Shock, outrage, and condemnation after Belarusian President Alexander Lukashenko apparently greenlit a false bomb threat to divert a passenger plane -- all to arrest an exiled journalist on board.
Ryanair Flight 4978 was flying north on Sunday from Greece to Lithuania when the pilots were ordered to turn east and land in Belarus’ capital, Minsk. Joining them on the ride? A Mig-29 fighter jet. Belarus’ state-owned news agency says Lukashenko “personally” ordered the landing.
"It constitutes a brazen affront to international peace and security by the regime. We demand an immediate, international, transparent and credible investigation of this incident,” says White House press secretary Jen Psaki.
Secretary of State Antony Blinken says the forced detour “endangered the lives of more than 120 passengers, including U.S. citizens.” And he’s among many leaders calling for the release of the arrested journalist, 26-year-old Raman Pratasevich.
In Europe, officials are describing the incident as an act of state terrorism and weighing sanctions, as airlines begin avoiding flight paths over Belarus.

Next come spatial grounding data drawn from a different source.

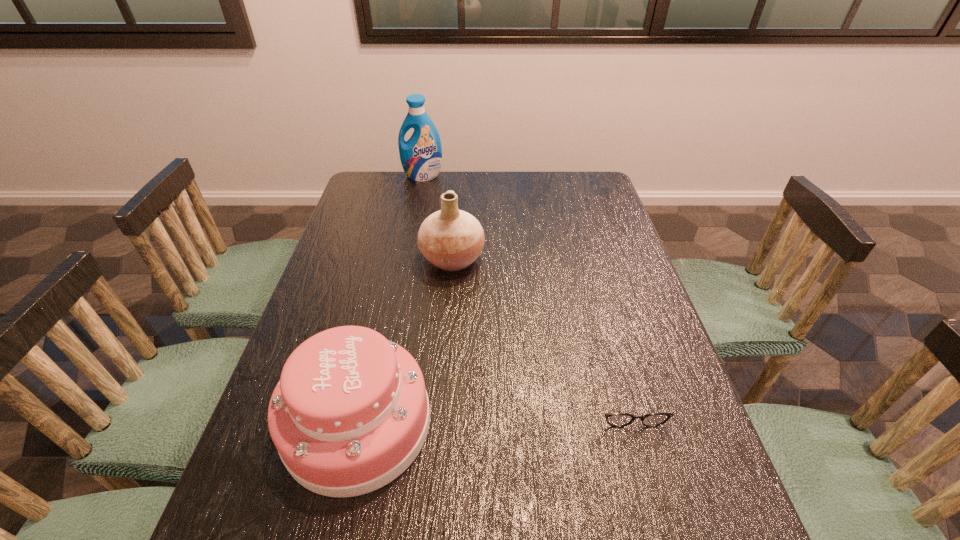 Where is `the farthest object`? The image size is (960, 540). the farthest object is located at coordinates (421, 156).

Locate an element on the screen. Image resolution: width=960 pixels, height=540 pixels. detergent is located at coordinates (421, 156).

I want to click on pottery, so click(x=451, y=239).

Find the location of a particular element. The image size is (960, 540). cake is located at coordinates (350, 413).

Find the location of `spectacles`. spectacles is located at coordinates (613, 419).

Identify the location of the rightmost object. (613, 419).

Where is `vacant region located 0.170m on the front-facing side of the detergent`? This screenshot has width=960, height=540. vacant region located 0.170m on the front-facing side of the detergent is located at coordinates (417, 206).

Identify the location of free space located to pour from the handle of the pottery. (525, 258).

The image size is (960, 540). In order to click on vacant point located on the right of the cake in this screenshot , I will do `click(489, 423)`.

Find the location of `vacant space positioned through the lenses of the spectacles`. vacant space positioned through the lenses of the spectacles is located at coordinates (649, 477).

"The airspace of Belarus is unsafe for everyone," says Minister of Lithuania, Ingrida Simonyte.
Now, fears that any person from any country could be in danger flying over the landlocked country.

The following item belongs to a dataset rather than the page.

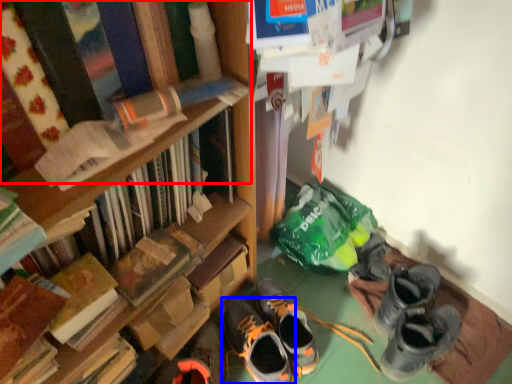 Question: Which object appears closest to the camera in this image, book (highlighted by a red box) or footwear (highlighted by a blue box)?

Choices:
 (A) book
 (B) footwear

Answer: (A)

"We all are shocked, and for us it means that nobody feels safety now, even abroad and even on flights. And also it means that Lukashenko regime remembers everything -- Lukashenko will come to you and knock to your door," Olga Karatch, a Belarusian opposition activist and civic leader, tells Newsy.
Arrested journalist Pratasevich is the co-founder and former editor of a popular opposition platform that supported demonstrations against President Lukashenko, in power since 1994. Months ago, Pratasevich warned Belarus categorized him as a terrorist. Now, he could face the death penalty.
Video on Monday from pro-government channels shows him in custody confessing to “plotting riots,” but it’s likely a forced confession. He appears to have bruises on his head.